Comparing ourselves to others constantly is a recipe for guilt and self-recrimination. Try to practice self-compassion and stop beating yourself up so much.
Take Time for Yourself
Making sure you have time and space for yourself to unwind and recharge is essential when it comes to parenting with ADHD. Taking time when you get home from work to relax and spend a few minutes decompressing and letting yourself ‘reset’ before interacting with children can give you extra coping skills for the evening.
Make time to start your day slowly and find ways to get it off to a calm start.
Use a gentle alarm clock that will wake you up gradually to minimize early morning grouchiness, and try to get up before everyone else so you have some quiet time before beginning your day.

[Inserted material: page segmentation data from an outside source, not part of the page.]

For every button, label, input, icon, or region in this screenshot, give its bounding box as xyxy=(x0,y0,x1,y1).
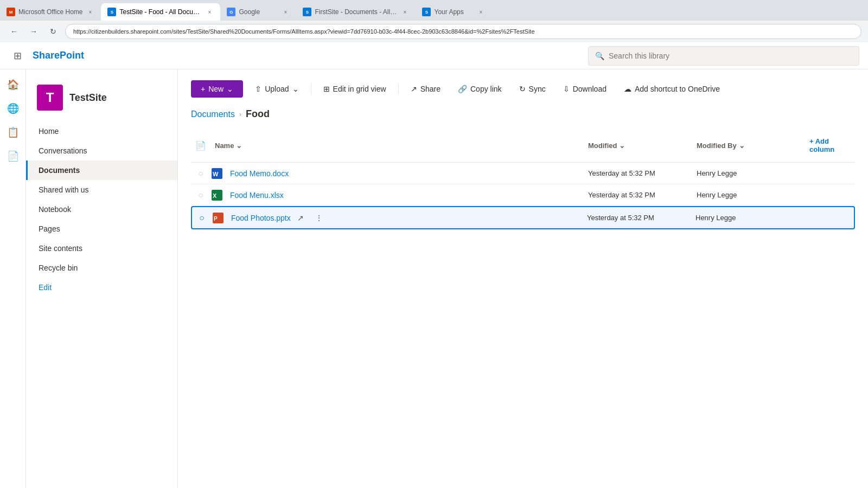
app-container: 🏠 🌐 📋 📄 T TestSite Home Conversations Do… xyxy=(0,42,868,488)
site-header: T TestSite xyxy=(26,78,177,121)
sync-icon: ↻ xyxy=(519,85,526,93)
share-icon: ↗ xyxy=(411,85,417,93)
browser-chrome: M Microsoft Office Home × S TestSite - F… xyxy=(0,0,868,42)
tab-google[interactable]: G Google × xyxy=(220,3,296,21)
breadcrumb-separator: › xyxy=(239,111,241,118)
copy-link-label: Copy link xyxy=(470,85,502,93)
word-file-icon: W xyxy=(210,167,224,180)
edit-grid-label: Edit in grid view xyxy=(333,85,386,93)
sync-button[interactable]: ↻ Sync xyxy=(514,81,551,97)
tab-ms-home[interactable]: M Microsoft Office Home × xyxy=(0,3,101,21)
file-row-food-photos[interactable]: ○ P Food Photos.pptx ↗ ⋮ Yesterday at 5:… xyxy=(191,206,855,229)
file-checkbox-food-menu[interactable]: ○ xyxy=(191,190,210,200)
add-shortcut-button[interactable]: ☁ Add shortcut to OneDrive xyxy=(618,81,725,97)
name-column-header[interactable]: Name ⌄ xyxy=(210,139,584,152)
sidebar-item-shared-label: Shared with us xyxy=(39,185,89,194)
nav-sidebar: T TestSite Home Conversations Documents … xyxy=(26,69,178,488)
sidebar-item-home[interactable]: Home xyxy=(26,121,177,141)
search-box[interactable]: 🔍 xyxy=(588,46,859,66)
search-icon: 🔍 xyxy=(595,52,604,60)
globe-icon-btn[interactable]: 🌐 xyxy=(3,99,23,118)
file-modified-food-photos: Yesterday at 5:32 PM xyxy=(583,209,691,226)
sidebar-item-shared-with-us[interactable]: Shared with us xyxy=(26,180,177,200)
tab-testsite-food[interactable]: S TestSite - Food - All Documents × xyxy=(101,3,220,21)
file-modified-by-food-memo: Henry Legge xyxy=(692,165,801,182)
file-modified-food-memo: Yesterday at 5:32 PM xyxy=(584,165,692,182)
tab-your-apps[interactable]: S Your Apps × xyxy=(416,3,492,21)
grid-icon: ⊞ xyxy=(323,85,330,93)
share-file-button[interactable]: ↗ xyxy=(293,210,308,226)
file-row-food-menu[interactable]: ○ X Food Menu.xlsx Yesterday at 5:32 PM … xyxy=(191,184,855,206)
ppt-file-icon: P xyxy=(212,211,225,224)
file-modified-by-food-photos: Henry Legge xyxy=(691,209,800,226)
sidebar-item-edit[interactable]: Edit xyxy=(26,278,177,297)
more-actions-button[interactable]: ⋮ xyxy=(311,210,327,226)
tab-your-apps-close[interactable]: × xyxy=(476,8,485,16)
google-favicon: G xyxy=(227,8,235,16)
file-checkbox-food-photos[interactable]: ○ xyxy=(192,213,212,223)
sharepoint-topnav: ⊞ SharePoint 🔍 xyxy=(0,42,868,69)
tab-firstsite[interactable]: S FirstSite - Documents - All Docu... × xyxy=(296,3,416,21)
share-button[interactable]: ↗ Share xyxy=(405,81,446,97)
modified-by-column-header[interactable]: Modified By ⌄ xyxy=(692,139,801,152)
name-sort-icon: ⌄ xyxy=(236,142,242,150)
sidebar-item-pages[interactable]: Pages xyxy=(26,219,177,239)
add-column-button[interactable]: + Add column xyxy=(805,135,851,156)
list-icon-btn[interactable]: 📋 xyxy=(3,123,23,142)
sidebar-item-recycle-label: Recycle bin xyxy=(39,264,78,272)
file-icon-col-header: 📄 xyxy=(191,138,210,153)
file-name-cell-food-memo: W Food Memo.docx xyxy=(210,167,584,180)
breadcrumb-current: Food xyxy=(246,108,270,120)
upload-button[interactable]: ⇧ Upload ⌄ xyxy=(250,81,304,97)
sidebar-item-pages-label: Pages xyxy=(39,224,60,233)
sidebar-item-recycle-bin[interactable]: Recycle bin xyxy=(26,258,177,278)
tab-testsite-label: TestSite - Food - All Documents xyxy=(119,8,202,16)
name-column-label: Name xyxy=(215,142,234,150)
tab-google-label: Google xyxy=(239,8,278,16)
download-label: Download xyxy=(573,85,607,93)
modified-column-header[interactable]: Modified ⌄ xyxy=(584,139,692,152)
url-bar[interactable]: https://citizenbuilders.sharepoint.com/s… xyxy=(65,24,861,39)
search-input[interactable] xyxy=(609,52,852,60)
copy-link-button[interactable]: 🔗 Copy link xyxy=(452,81,507,97)
sidebar-item-notebook-label: Notebook xyxy=(39,205,71,214)
pages-icon-btn[interactable]: 📄 xyxy=(3,146,23,166)
sidebar-item-notebook[interactable]: Notebook xyxy=(26,200,177,219)
tab-google-close[interactable]: × xyxy=(281,8,290,16)
svg-text:X: X xyxy=(213,192,217,199)
file-name-link-food-memo[interactable]: Food Memo.docx xyxy=(230,169,289,178)
file-actions-food-photos: ↗ ⋮ xyxy=(293,210,327,226)
download-button[interactable]: ⇩ Download xyxy=(558,81,612,97)
sp-favicon-1: S xyxy=(107,8,116,16)
main-content: + New ⌄ ⇧ Upload ⌄ ⊞ Edit in grid view ↗… xyxy=(178,69,868,488)
sidebar-item-site-contents[interactable]: Site contents xyxy=(26,239,177,258)
file-name-link-food-menu[interactable]: Food Menu.xlsx xyxy=(230,191,284,200)
sidebar-item-conversations[interactable]: Conversations xyxy=(26,141,177,160)
file-name-link-food-photos[interactable]: Food Photos.pptx xyxy=(231,214,291,222)
tab-ms-home-close[interactable]: × xyxy=(86,8,94,16)
toolbar-divider-2 xyxy=(398,84,399,94)
breadcrumb-parent-link[interactable]: Documents xyxy=(191,110,235,119)
home-icon-btn[interactable]: 🏠 xyxy=(3,75,23,94)
sidebar-item-documents[interactable]: Documents xyxy=(26,160,177,180)
tab-firstsite-label: FirstSite - Documents - All Docu... xyxy=(315,8,397,16)
file-checkbox-food-memo[interactable]: ○ xyxy=(191,169,210,178)
chevron-down-icon: ⌄ xyxy=(227,85,233,93)
forward-button[interactable]: → xyxy=(26,24,41,39)
reload-button[interactable]: ↻ xyxy=(46,24,61,39)
new-button[interactable]: + New ⌄ xyxy=(191,80,243,98)
back-button[interactable]: ← xyxy=(7,24,22,39)
modified-by-column-label: Modified By xyxy=(697,142,737,150)
sp-favicon-3: S xyxy=(422,8,431,16)
file-name-cell-food-photos: P Food Photos.pptx ↗ ⋮ xyxy=(212,210,583,226)
add-column-header[interactable]: + Add column xyxy=(801,133,855,158)
edit-grid-button[interactable]: ⊞ Edit in grid view xyxy=(318,81,392,97)
svg-text:W: W xyxy=(213,171,219,177)
new-button-label: New xyxy=(208,85,224,93)
waffle-menu-button[interactable]: ⊞ xyxy=(9,47,26,65)
excel-file-icon: X xyxy=(210,189,224,202)
tab-firstsite-close[interactable]: × xyxy=(400,8,409,16)
file-row-food-memo[interactable]: ○ W Food Memo.docx Yesterday at 5:32 PM … xyxy=(191,163,855,184)
tab-testsite-close[interactable]: × xyxy=(205,8,214,16)
sidebar-item-site-contents-label: Site contents xyxy=(39,244,82,253)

Use mindfulness and other meditation techniques to relax and give yourself some calming energy.
Stop Making Promises
Talk your condition over with your kids and try not to make promises you know you won’t be able to keep. It can be tempting when you feel in a great mood and are hyper-focusing to make grand promises or tell the kids you will definitely do something.
But if you are unable to follow through on these promises because of disorganization or loss of motivation its best to manage expectations by letting the children know that you will try your best, but may get distracted.
Learn New Skills Together
Rebecca Dean describes the sinking feeling when she realizes she has forgotten to organize an activity or struggles to keep on top of housework. Instead of ignoring those areas she asked her kids teachers and her kids to help her come up with ways they could all learn how to be more organized together.
Now she and her kids use charts, organizational tools and techniques and assist each other to learn how to manage time and remember to do tasks.
Making these kinds of processes into activities that can be learned and maintained together can be fun and educational for everyone involved. It can help kids to feel as though they are being supported and included, and parents to know that they are helping their children to learn a new skill and to understand their condition better.
Find a Common Interest
Nurturing positive time with children, especially when it comes to fun common interests, can be really helpful in helping everyone in the family cope with challenges. Finding something to talk about where both the adult and the child can share enthusiasm and conversation about it can help bonding and to lessen stress when times get tough.
For example Josh, and father Edward Jacobs, share a passion for baseball that helps them cope as both have ADHD
It’s tempting to want to do it all alone and cope by yourself with ADHD. This is counter-productive because it can lead to refusing to deal with the realities of having ADHD or learning coping mechanisms.
Taking time to get a proper diagnosis and ask for support with ADHD can make a huge difference. Ensuring you take medication if it has been prescribed as well as accessing any support services on offer is vitally important in helping to manage your condition and it’s impact on your parenting.
Joining parenting groups or groups for people to support each other with ADHD challenges can be a great help. It can also be helpful to access counseling or support for your children if they need it.
If your diagnosis is recent or you have been finding parenting very difficult then accessing support for your children as early as possible can make all the difference.
Parents with ADHD can face tough challenges, especially when it comes to preconceived notions of ADHD and what it means.
Mothers in particular may struggle because of myths surrounding ADHD, especially the common belief that girls and women rarely suffer from the condition.
Challenging these myths and stereotypes amongst caregivers, teachers, family members or others can help to feel empowered and to take control over the condition and tackle shame and stigma.